On Feb. 11, Salem Mayor Kim Driscoll issued a statement condemning the antisemitic messages directed at Salem Board of Health members, who serve on a volunteer basis. Those attacks have continued up until this past week, said board chair Dr. Jeremy Schiller.

Schiller said he has been repeatedly targeted, along with other board members of Jewish descent or who the attackers presume to be Jewish because of their surnames.

Schiller said people who oppose COVID-19 vaccination and mitigation efforts have protested the Salem board's politics and recommendations from the start of the pandemic. But he said the rhetoric ratcheted up considerably as the omicron variant led to a surge in cases and the board reacted by voting 5-0 on Dec. 22 to reinstitute the city's mask mandate and implementing a proof of vaccination requirement for indoor venues.

First, anti-vaccination protestors descended on his home. Then he and other board members received vicious voice messages recorded on the Health Department's main line. Most recently, Schiller and other board members with "Jewish-sounding surnames" received antisemitic images by email. Though coronavirus mitigation policies have eased in Salem as of Tuesday, Feb. 8, Schiller said the bigotry has not.

"My name has been highlighted with Jewish stars with the three parentheses," he said referring to an altered image sent via email. "I was not even aware of what that actually meant until I did a little reading about it."

According to Anti-Defamation League researchers, the three parentheses — or the "echo," as it is sometimes referred to — is a typographical practice some people use online to identify Jewish people.

imgur image from BOH website.png
Three parenthesis. Anti-Semitic symbolism sent to Jewsish members of the Salem Board of Health
Anti-Defamation League of News England

Mayor Driscoll said the city is making a concerted effort to protect all its residents, including Jewish members of the Board of Health, who serve in voluntary positions. She said Salem has zero tolerance for hate and antisemitism because — in a reference to the famous 17th century witch trials — her community "knows what happens when neighbors turn on each other."

"It's just such a divisive time. We saw this as an opportunity for us to come together," said Driscoll. "Whether you agree with mask mandates or vaccine requirements or not, we all agree that hate speech is not OK, and we want to stand up in solidarity for those who volunteer and serve our community."

Schiller said the group that recently protested outside his home was led by Dianna Ploss, an independent gubernatorial candidate, strong supporter of former President Donald Trump and opponent of pandemic mitigation efforts. Ploss led protests outside Gov. Charlie Baker's home last year, and she livestreamed the Feb. 8 Salem Board of Health meeting on her website.

"There was a simulcast, apparently, of the Board of Health meeting on that Tuesday night by this woman, Dianna Ploss, where there was blatantly antisemitic comments made on that website. 'Look at the smug Jew talking.' Those kind of comments," Schiller said.

GBH News has reached out to Ploss via her political campaign for comment.

Salem Police Chief Lucus Miller said the sources of hate mail and others forms of intimidation targeting Jews seem varied. He said the campaign of harassment has risen to a level that has prompted an investigation by his department.

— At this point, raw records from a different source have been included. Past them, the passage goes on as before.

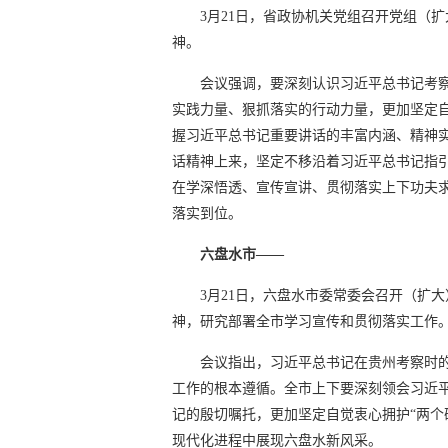
3月21日，省政协机关党组召开党组（
神。
会议强调，要深刻认识习近平总书记考
实践力量、狠抓落实的行动力量，更加坚定自
握习近平总书记重要讲话的丰富内涵、精神
话精神上来，坚定不移沿着习近平总书记指
在学深悟透、宣传宣讲、贯彻落实上下功夫
落实到位。
六盘水市——
3月21日，六盘水市委常委会召开（扩
神，研究部署全市学习宣传和贯彻落实工作
会议指出，习近平总书记在贵州考察时
工作的根本遵循。全市上下要深刻领会习近
记的殷切嘱托，更加坚定自觉衷心拥护“两个
现代化进程中展现六盘水新风采。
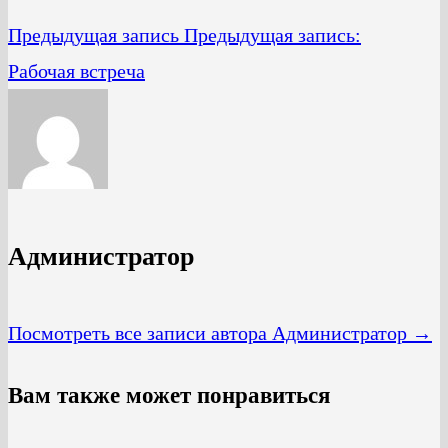
Предыдущая запись
Предыдущая запись:
Рабочая встреча
Администратор
Посмотреть все записи автора Администратор →
Вам также может понравиться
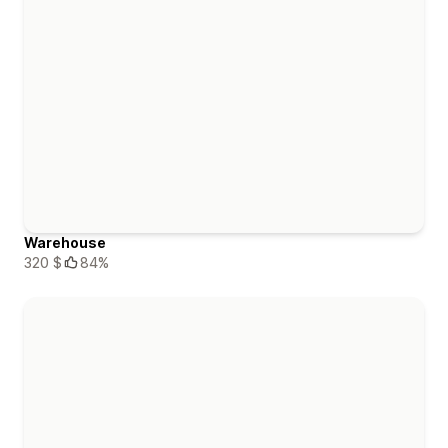
Warehouse
320 $
84%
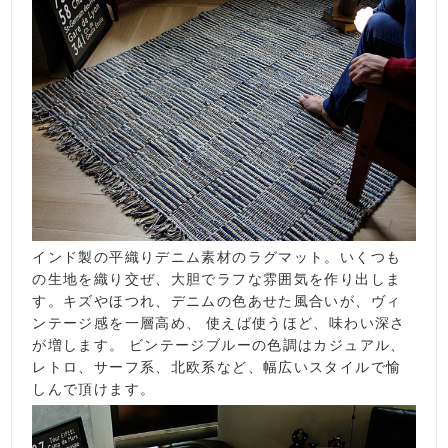
インド製の平織りデニム素材のラグマット。いくつも
の生地を織り交ぜ、大胆でラフな雰囲気を作り出しま
す。キズやほつれ、デニムの色あせた風合いが、ヴィ
ンテージ感を一層高め、 使えば使うほど、味わい深さ
が増します。 ビンテージブルーの色調はカジュアル、
レトロ、サーフ系、北欧系など、幅広いスタイルで愉
しんで頂けます。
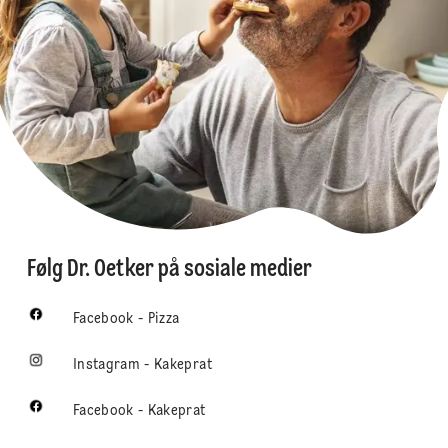
Følg Dr. Oetker på sosiale medier
Facebook - Pizza
Instagram - Kakeprat
Facebook - Kakeprat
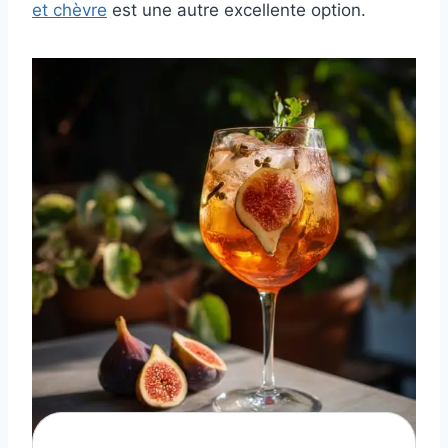
et chèvre
est une autre excellente option.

"There's two different aspects to it that require our attention," he said. "The first is simply any time threats or harassment are used towards a public official in order to influence the way they do their job, whether or not it rises to to a criminal complaint, I think that bears police scrutiny. And then from the perspective of hate speech or antisemitic threats or harassment, whether or not we are able to take a criminal complaint out or not, it definitely bears police investigation."

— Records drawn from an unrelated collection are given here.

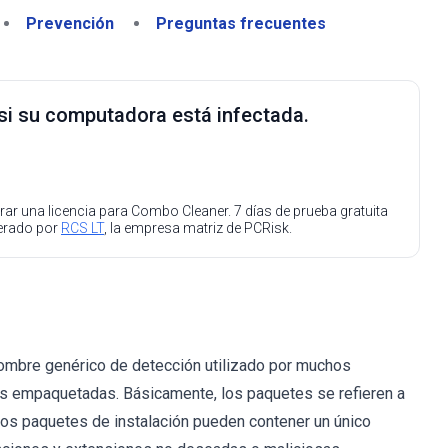
Prevención
Preguntas frecuentes
 si su computadora está infectada.
ar una licencia para Combo Cleaner. 7 días de prueba gratuita
perado por
RCS LT
, la empresa matriz de PCRisk.
ombre genérico de detección utilizado por muchos
es empaquetadas. Básicamente, los paquetes se refieren a
Los paquetes de instalación pueden contener un único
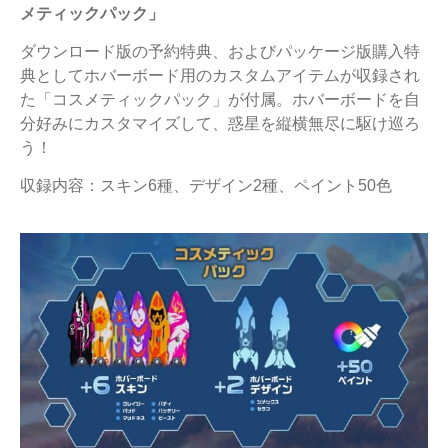
メティックパック」
ダウンロード版の予約特典、およびパッケージ版購入特
典としてホバーボード用のカスタムアイテムが収録され
た「コスメティックパック」が付属。ホバーボードを自
分好みにカスタマイズして、惑星を縦横無尽に駆け巡ろ
う！
収録内容：スキン6種、デザイン2種、ペイント50色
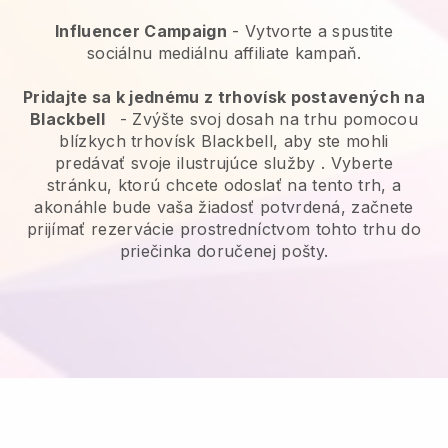
Influencer Campaign
- Vytvorte a spustite
sociálnu mediálnu affiliate kampaň.
Pridajte sa k jednému z trhovísk postavených na
Blackbell
-
Zvýšte svoj dosah na trhu pomocou
blízkych trhovísk Blackbell, aby ste mohli
predávať svoje ilustrujúce služby
. Vyberte
stránku, ktorú chcete odoslať na tento trh, a
akonáhle bude vaša žiadosť potvrdená, začnete
prijímať rezervácie prostredníctvom tohto trhu do
priečinka doručenej pošty.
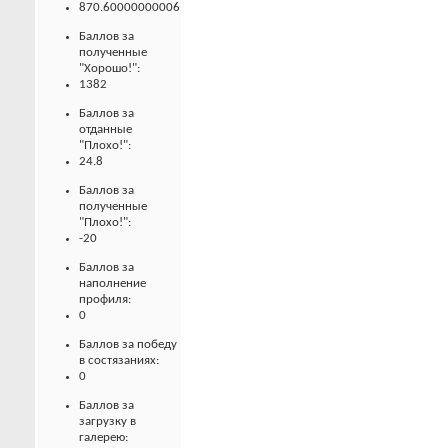
870.60000000006
Баллов за
полученные
"Хорошо!":
1382
Баллов за
отданные
"Плохо!":
24.8
Баллов за
полученные
"Плохо!":
-20
Баллов за
наполнение
профиля:
0
Баллов за победу
в состязаниях:
0
Баллов за
загрузку в
галерею:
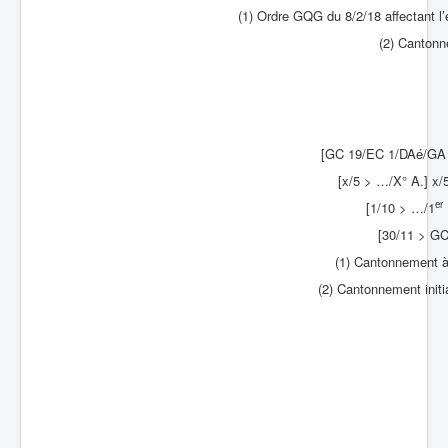
(1) Ordre GQG du 8/2/18 affectant l’e
(2) Cantonn
[GC 19/EC 1/DAé/GA F
[x/5 > …/X° A.] x/
er
[1/10 > …/1
[30/11 > GC
(1) Cantonnement 
(2) Cantonnement initi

Chief Miller, a former member of the New York City Joint Terrorism Task Force who moved to the city in April of last year, told GBH News that his department does not rule out the possible involvement of organized hate groups.

"As a relative newcomer to Salem, I do find this particularly shocking. This is not the sort of thing I expected to find here," he said. "But one of the things we have found is that these aren't necessarily local groups. Some of the messages are originating, certainly outside Salem, but in some cases outside the commonwealth."

Miller said police also have not ruled out a tiny clique of Salem based far-right extremists.

"I'm certainly cognizant of a group that calls itself Patriot Front around Salem," said Miller. "It is something that's very much on our minds."